19/06/2026
This week I had the chance to share one of my favourite analogies about conflict and separation to a group of separating individuals and it really landed.
It goes like this….
We all know it takes two to tango.
No one is born knowing how to tango, and no one is at fault for that.
Some people were fortunate enough to have parents, caregivers, mentors, or life experiences that taught them the steps early.
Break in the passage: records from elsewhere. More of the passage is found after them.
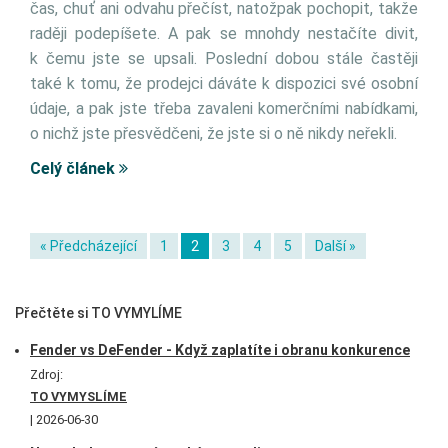
čas, chuť ani odvahu přečíst, natožpak pochopit, takže
raději podepíšete. A pak se mnohdy nestačíte divit,
k čemu jste se upsali. Poslední dobou stále častěji
také k tomu, že prodejci dáváte k dispozici své osobní
údaje, a pak jste třeba zavaleni komerčními nabídkami,
o nichž jste přesvědčeni, že jste si o ně nikdy neřekli.
Celý článek
« Předcházející
1
2
3
4
5
Další »
Přečtěte si TO VYMYLÍME
Fender vs DeFender - Když zaplatíte i obranu konkurence
Zdroj:
TO VYMYSLÍME
2026-06-30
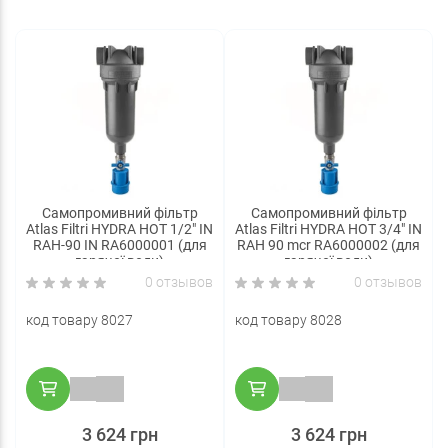
Самопромивний фільтр
Самопромивний фільтр
Atlas Filtri HYDRA HOT 1/2" IN
Atlas Filtri HYDRA HOT 3/4" IN
RAH-90 IN RA6000001 (для
RAH 90 mcr RA6000002 (для
гарячої води)
гарячої води)
0 отзывов
0 отзывов
код товару 8027
код товару 8028
3 624 грн
3 624 грн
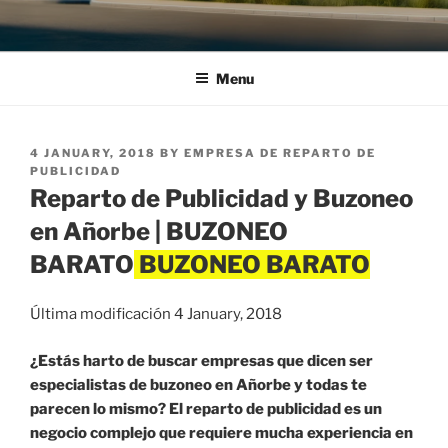
Menu
POSTED
4 JANUARY, 2018
BY
EMPRESA DE REPARTO DE
ON
PUBLICIDAD
Reparto de Publicidad y Buzoneo
en Añorbe | BUZONEO
BARATO
Última modificación 4 January, 2018
¿Estás harto de buscar empresas que dicen ser
especialistas de buzoneo en Añorbe y todas te
parecen lo mismo? El reparto de publicidad es un
negocio complejo que requiere mucha experiencia en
Others were not.
And even those who learned to tango well, cannot dance it alone.
Just like the tango, most of us were never explicitly taught how to build healthy relationships, navigate conflict, repair ruptures, communicate effectively, regulate emotions, or separate consciously when relationships end.
Yet these are all skills and capacities.
And skills and capacities can be learned.
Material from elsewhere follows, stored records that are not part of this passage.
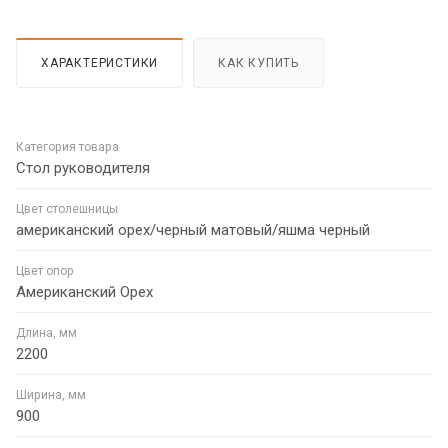
ХАРАКТЕРИСТИКИ
КАК КУПИТЬ
Категория товара
Стол руководителя
Цвет столешницы
американский орех/черный матовый/яшма черный
Цвет опор
Американский Орех
Длина, мм
2200
Ширина, мм
900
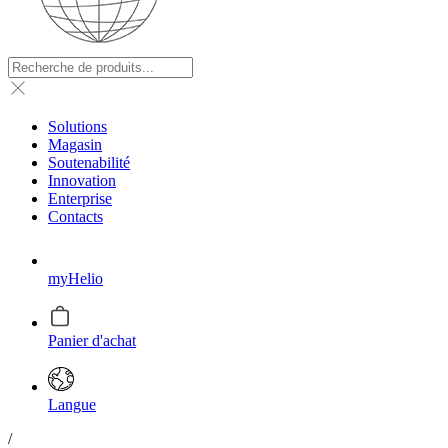
Solutions
Magasin
Soutenabilité
Innovation
Enterprise
Contacts
myHelio
Panier d'achat
Langue
/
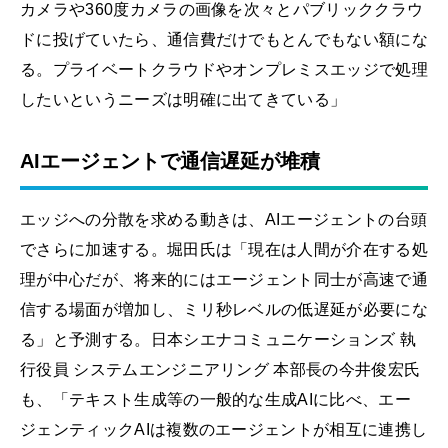
カメラや360度カメラの画像を次々とパブリッククラウ
ドに投げていたら、通信費だけでもとんでもない額にな
る。プライベートクラウドやオンプレミスエッジで処理
したいというニーズは明確に出てきている」
AIエージェントで通信遅延が堆積
エッジへの分散を求める動きは、AIエージェントの台頭
でさらに加速する。堀田氏は「現在は人間が介在する処
理が中心だが、将来的にはエージェント同士が高速で通
信する場面が増加し、ミリ秒レベルの低遅延が必要にな
る」と予測する。日本シエナコミュニケーションズ 執
行役員 システムエンジニアリング 本部長の今井俊宏氏
も、「テキスト生成等の一般的な生成AIに比べ、エー
ジェンティックAIは複数のエージェントが相互に連携し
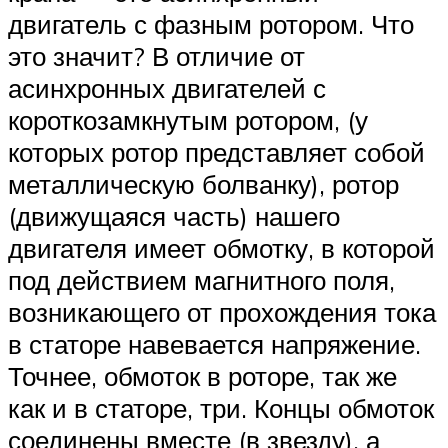
двигатель с фазным ротором. Что
это значит? В отличие от
асинхронных двигателей с
короткозамкнутым ротором, (у
которых ротор представляет собой
металлическую болванку), ротор
(движущаяся часть) нашего
двигателя имеет обмотку, в которой
под действием магнитного поля,
возникающего от прохождения тока
в статоре навевается напряжение.
Точнее, обмоток в роторе, так же
как и в статоре, три. Концы обмоток
соединены вместе (в звезду), а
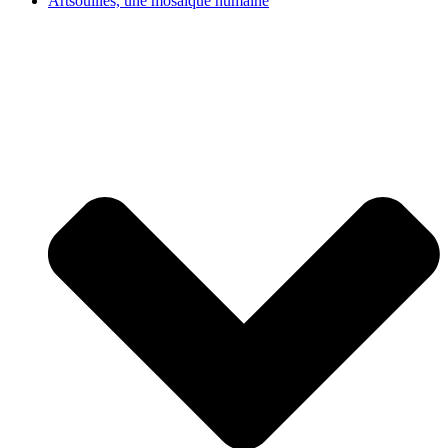
Artsouilles, une mosaïque humaine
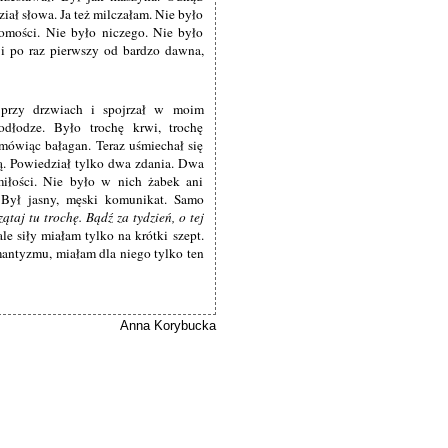
iał słowa. Ja też milczałam. Nie było
domości. Nie było niczego. Nie było
 i po raz pierwszy od bardzo dawna,
 przy drzwiach i spojrzał w moim
dłodze. Było trochę krwi, trochę
 mówiąc bałagan. Teraz uśmiechał się
lą. Powiedział tylko dwa zdania. Dwa
iłości. Nie było w nich żabek ani
 Był jasny, męski komunikat. Samo
ątaj tu trochę. Bądź za tydzień, o tej
e siły miałam tylko na krótki szept.
antyzmu, miałam dla niego tylko ten
Anna Korybucka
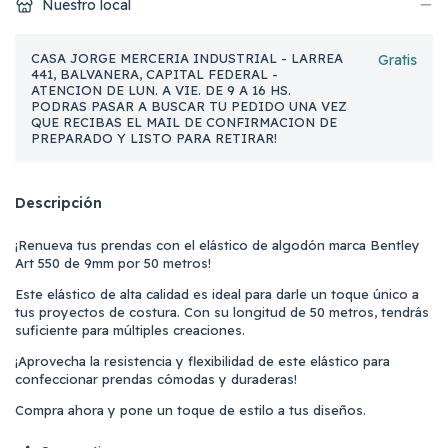
Nuestro local
CASA JORGE MERCERIA INDUSTRIAL - LARREA
Gratis
441, BALVANERA, CAPITAL FEDERAL -
ATENCION DE LUN. A VIE. DE 9 A 16 HS.
PODRAS PASAR A BUSCAR TU PEDIDO UNA VEZ
QUE RECIBAS EL MAIL DE CONFIRMACION DE
PREPARADO Y LISTO PARA RETIRAR!
Descripción
¡Renueva tus prendas con el elástico de algodón marca Bentley
Art 550 de 9mm por 50 metros!
Este elástico de alta calidad es ideal para darle un toque único a
tus proyectos de costura. Con su longitud de 50 metros, tendrás
suficiente para múltiples creaciones.
¡Aprovecha la resistencia y flexibilidad de este elástico para
confeccionar prendas cómodas y duraderas!
Compra ahora y pone un toque de estilo a tus diseños.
With awareness, practice, patience, compassion, and consistency, we can all learn to tango better in our relationships.
But again, just like the tango, if you did not learn this in childhood, you will almost certainly misstep, trip and perhaps even fall.
No one gets this “right” all of the time.
And so the goal is less about perfection, and more about becoming aware of the steps we are dancing, so that when we find ourselves repeating unhelpful patterns or steps, we have the ability to choose a different step.
And whilst it does take two to dance the tango, the truth is that it only takes one to improve their skills and change the conflict dance.
This is the heart of how I support separating families and individuals through separation.
I support them to improve their relational tango as they transition through separation and build better foundations to thrive in the next chapter of their families’ lives.